Dogs Aid: 34 years on, the Finglas shelter is still providing a loving homeGary Ibbotson 02 Sep 2021
Vievenne Sheridan has been volunteering at the shelter for about six years now, but compared to some of her colleagues she is a relative newcomer.
“There would some volunteers that have been here 20-odd years,” she says.
“And then there’s Maggie Howard, one of the original founders.
“She’s dedicated half of her life to Dogs Aid.”
Dogs Aid Animal Shelter was established in 1987 by Howard and two other women in Ballymun who would rescue and shelter abandoned dogs in their own homes.
Since then, the charity has moved to a site at Meakstown in Finglas and currently houses around 70 dogs – some that will be rehomed and others that will see out the rest of their days at the shelter.
“We have a non-destructive policy which means we will never put a dog down.
“We have about 20 or 25 forever dogs here, which means they can’t be adopted.
“They might be too old or sick or might have a bite history so we couldn’t put them up for adoption and we would take care of them until they die,” says Sheridan.
According to Sheridan, there are about 20 core volunteers who each work a couple days of week at the shelter and another 20 that help-out occasionally.
Typically, there would be four people running the sanctuary on a daily basis but ideally it needs seven.
“There are some days that I would be the only person up there – and of course, Maggie.
“She is one-a-kind,” says Sheridan. “I don’t think we’ll ever see someone like her again.
“She doesn’t care about getting credit or attention for her work, she just does it because she thinks it’s the right to do.”
However, after 34 years of service to Dublin’s abandoned dogs, Dogs Aid is in dire need of a refurbishment.
“It’s very basic,” she says.
“I joke that if the cable ties break the whole place will fall apart.”
Dogs Aid got planning permission four years ago to develop a purpose-built animal sanctuary on its site but due to a lack of funding and the onset of the Covid-19 pandemic, progress has been slow.

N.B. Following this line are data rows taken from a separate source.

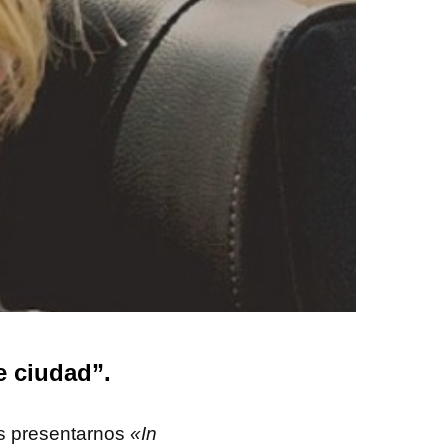
e ciudad”.
as presentarnos
«In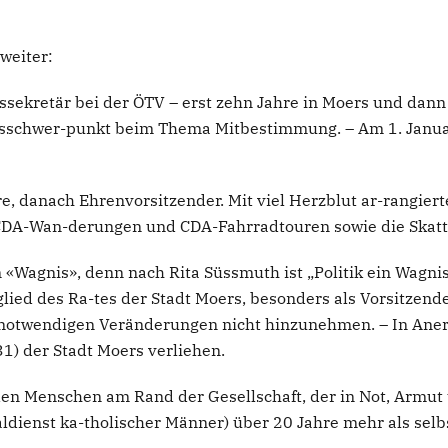
weiter:
ssekretär bei der ÖTV – erst zehn Jahre in Moers und dann 
itsschwer-punkt beim Thema Mitbestimmung. – Am 1. Januar
e, danach Ehrenvorsitzender. Mit viel Herzblut ar-rangiert
CDA-Wan-derungen und CDA-Fahrradtouren sowie die Skatt
«Wagnis», denn nach Rita Süssmuth ist „Politik ein Wagni
lied des Ra-tes der Stadt Moers, besonders als Vorsitzende
 notwendigen Veränderungen nicht hinzunehmen. – In Aner
) der Stadt Moers verliehen.
 den Menschen am Rand der Gesellschaft, der in Not, Armut
aldienst ka-tholischer Männer) über 20 Jahre mehr als selb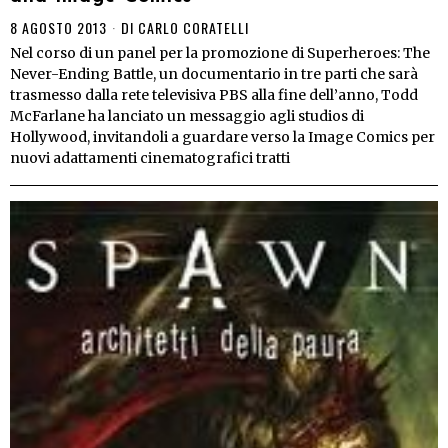
8 AGOSTO 2013
DI
CARLO CORATELLI
Nel corso di un panel per la promozione di Superheroes: The
Never-Ending Battle, un documentario in tre parti che sarà
trasmesso dalla rete televisiva PBS alla fine dell’anno, Todd
McFarlane ha lanciato un messaggio agli studios di
Hollywood, invitandoli a guardare verso la Image Comics per
nuovi adattamenti cinematografici tratti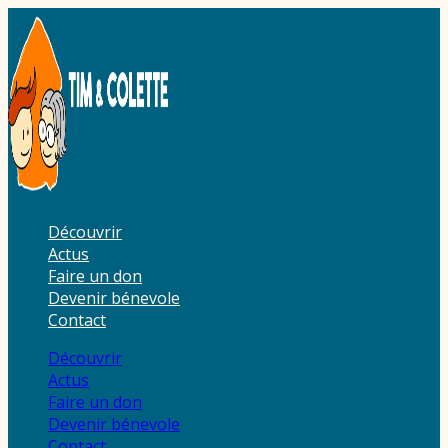
Aller
au
contenu
Découvrir
Actus
Faire un don
Devenir bénevole
Contact
Découvrir
Actus
Faire un don
Devenir bénevole
Contact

“It’s going to be a fairly big project,” Sheridan says.
“We need to raise the land to help prevent flooding, to install a percolation system, erect fencing, and construct new kennels.
“We also need new lighting and a pedestrian walkway,” she says.

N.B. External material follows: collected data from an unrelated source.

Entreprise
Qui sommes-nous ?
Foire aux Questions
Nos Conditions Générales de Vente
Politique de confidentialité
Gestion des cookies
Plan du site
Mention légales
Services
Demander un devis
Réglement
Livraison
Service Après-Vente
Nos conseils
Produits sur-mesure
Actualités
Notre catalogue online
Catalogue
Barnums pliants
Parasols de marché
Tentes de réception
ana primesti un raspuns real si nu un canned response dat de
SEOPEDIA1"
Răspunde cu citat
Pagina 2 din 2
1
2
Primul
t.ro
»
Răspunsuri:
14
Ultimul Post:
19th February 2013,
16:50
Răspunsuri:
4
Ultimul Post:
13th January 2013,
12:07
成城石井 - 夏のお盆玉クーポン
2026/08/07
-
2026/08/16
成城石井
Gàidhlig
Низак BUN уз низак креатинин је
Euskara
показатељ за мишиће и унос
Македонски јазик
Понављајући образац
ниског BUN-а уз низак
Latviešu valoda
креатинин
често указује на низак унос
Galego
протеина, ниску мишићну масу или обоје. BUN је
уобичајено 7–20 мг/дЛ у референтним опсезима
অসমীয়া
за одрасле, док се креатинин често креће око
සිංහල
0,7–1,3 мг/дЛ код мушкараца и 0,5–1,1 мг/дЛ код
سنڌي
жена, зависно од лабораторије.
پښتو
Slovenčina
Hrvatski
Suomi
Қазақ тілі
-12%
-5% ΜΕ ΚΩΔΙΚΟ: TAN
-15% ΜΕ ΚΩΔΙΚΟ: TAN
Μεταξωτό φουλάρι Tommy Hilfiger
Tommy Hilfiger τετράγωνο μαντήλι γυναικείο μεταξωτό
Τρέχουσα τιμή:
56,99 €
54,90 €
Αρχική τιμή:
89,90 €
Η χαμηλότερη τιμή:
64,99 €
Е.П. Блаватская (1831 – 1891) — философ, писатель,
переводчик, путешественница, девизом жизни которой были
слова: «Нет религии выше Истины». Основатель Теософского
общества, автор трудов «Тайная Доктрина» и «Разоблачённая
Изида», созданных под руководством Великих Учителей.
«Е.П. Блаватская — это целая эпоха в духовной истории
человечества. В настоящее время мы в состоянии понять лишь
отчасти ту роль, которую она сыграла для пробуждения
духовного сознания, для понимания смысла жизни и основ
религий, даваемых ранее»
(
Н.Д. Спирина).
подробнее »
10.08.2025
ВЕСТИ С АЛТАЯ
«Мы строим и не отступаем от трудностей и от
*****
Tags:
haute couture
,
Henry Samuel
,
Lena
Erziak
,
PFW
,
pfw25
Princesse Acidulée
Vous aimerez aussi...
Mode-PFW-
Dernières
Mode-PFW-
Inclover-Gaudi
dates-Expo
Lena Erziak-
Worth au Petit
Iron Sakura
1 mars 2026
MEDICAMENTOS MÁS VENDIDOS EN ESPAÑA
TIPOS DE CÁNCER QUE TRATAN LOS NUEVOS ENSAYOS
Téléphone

Sheridan says that Dogs Aid is ran 100% voluntarily and relies on public donations and bequests from people’s wills to continue operating.

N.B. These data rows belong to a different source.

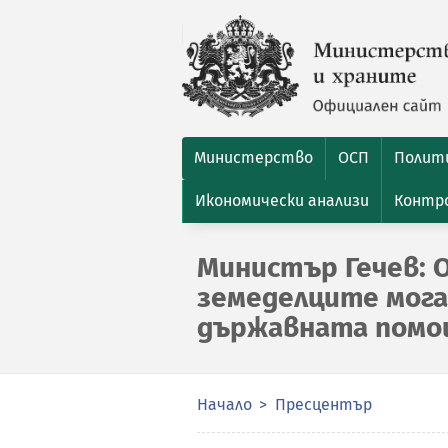
Министерство
ОСП
Полити
Икономически анализи
Контро
Министър Гечев: 
земеделците мога
държавната помощ
Начало
Пресцентър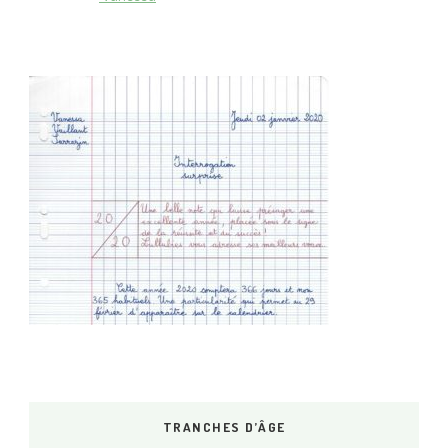
TRANCHES D’ÂGE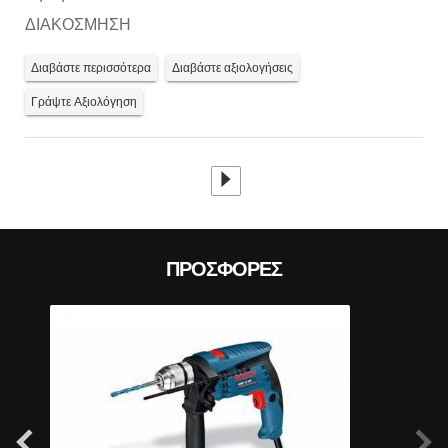
ΔΙΑΚΟΣΜΗΣΗ
Διαβάστε περισσότερα
Διαβάστε αξιολογήσεις
Prev
Γράψτε Αξιολόγηση
ΠΡΟΣΦΟΡΈΣ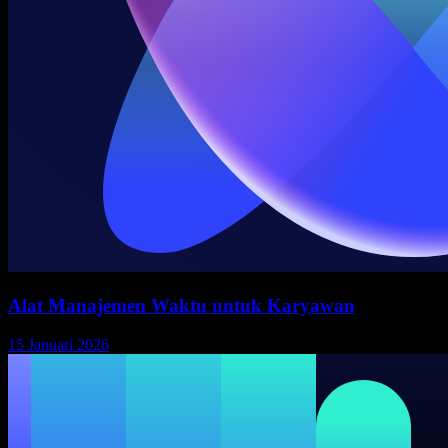
Alat Manajemen Waktu untuk Karyawan
15 Januari 2026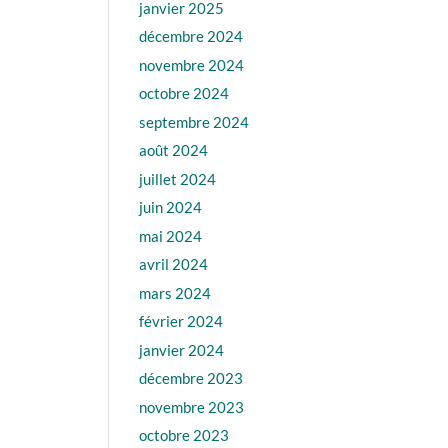
janvier 2025
décembre 2024
novembre 2024
octobre 2024
septembre 2024
août 2024
juillet 2024
juin 2024
mai 2024
avril 2024
mars 2024
février 2024
janvier 2024
décembre 2023
novembre 2023
octobre 2023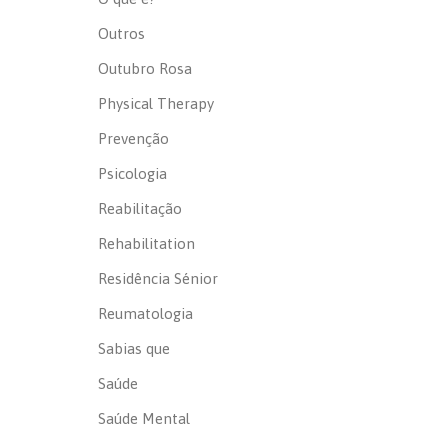
Outros
Outubro Rosa
Physical Therapy
Prevenção
Psicologia
Reabilitação
Rehabilitation
Residência Sénior
Reumatologia
Sabias que
Saúde
Saúde Mental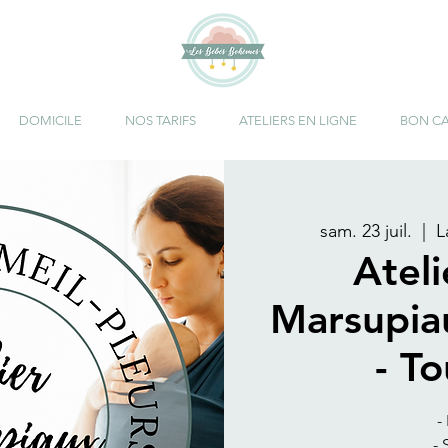
DOMICILE
NOS TARIFS
ATELIERS EN LIGNE
BON C
sam. 23 juil.
  |  
L
Atel
Marsupia
- T
-
-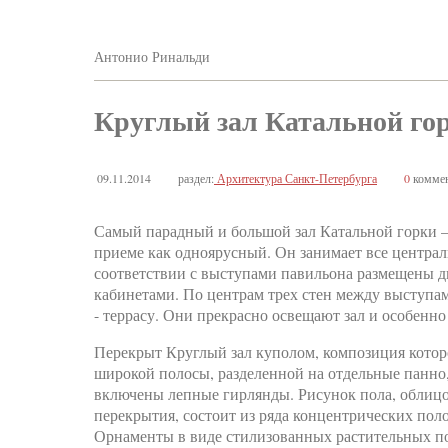
Антонио Ринальди
Круглый зал Катальной го
09.11.2014
раздел:
Архитектура Санкт-Петербурга
0
коммен
Самый парадный и большой зал Катальной горки 
приеме как одноярусный. Он занимает все централь
соответствии с выступами павильона размещены д
кабинетами. По центрам трех стен между выступа
- террасу. Они прекрасно освещают зал и особенн
Перекрыт Круглый зал куполом, композиция которо
широкой полосы, разделенной на отдельные панно,
включены лепные гирлянды. Рисунок пола, облицо
перекрытия, состоит из ряда концентрических пол
Орнаменты в виде стилизованных растительных по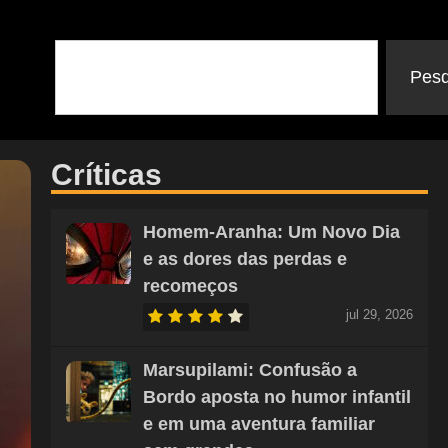
Pesq
Críticas
Homem-Aranha: Um Novo Dia
e as dores das perdas e
recomeços
jul 29, 2026
Marsupilami: Confusão a
Bordo aposta no humor infantil
e em uma aventura familiar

“We only get the dregs from the Government and we haven’t got any help from the council yet, but we are hopeful that might change soon.”
To help fund the necessary works, the shelter has set up a GoFundMe campaign, asking people to donate to the cause.
“I set the target to €10,000 [which at the time of writing has already been exceeded}, but realistically the overall costs of the development will be in the hundreds of thousands so we’re just hoping to get as much as we can,” she says.
Due to the Covid-19 pandemic, the shelter has gone through waves of adoptions and rescues, currently hitting a spike in taking in unwanted or abandoned pets.
“During lockdown we were constantly getting calls from people asking to adopt a dog,” says Sheridan.
“We would get a dog in on Tuesday and it would be gone on Wednesday.
“But now, those calls have stopped and instead we are taking in more and more dogs.
“We’re getting to stage that we might not be able to accept any more animals due to our space restraints,” she says.
“I’m hoping that the work will take about one year to 18 months to complete.
“We can’t lay down cement during the winter so that might delay things a little bit.
“But from what I’ve learned over the past six years is that there is a really big need for this sanctuary, I hope that it can continue into the future.”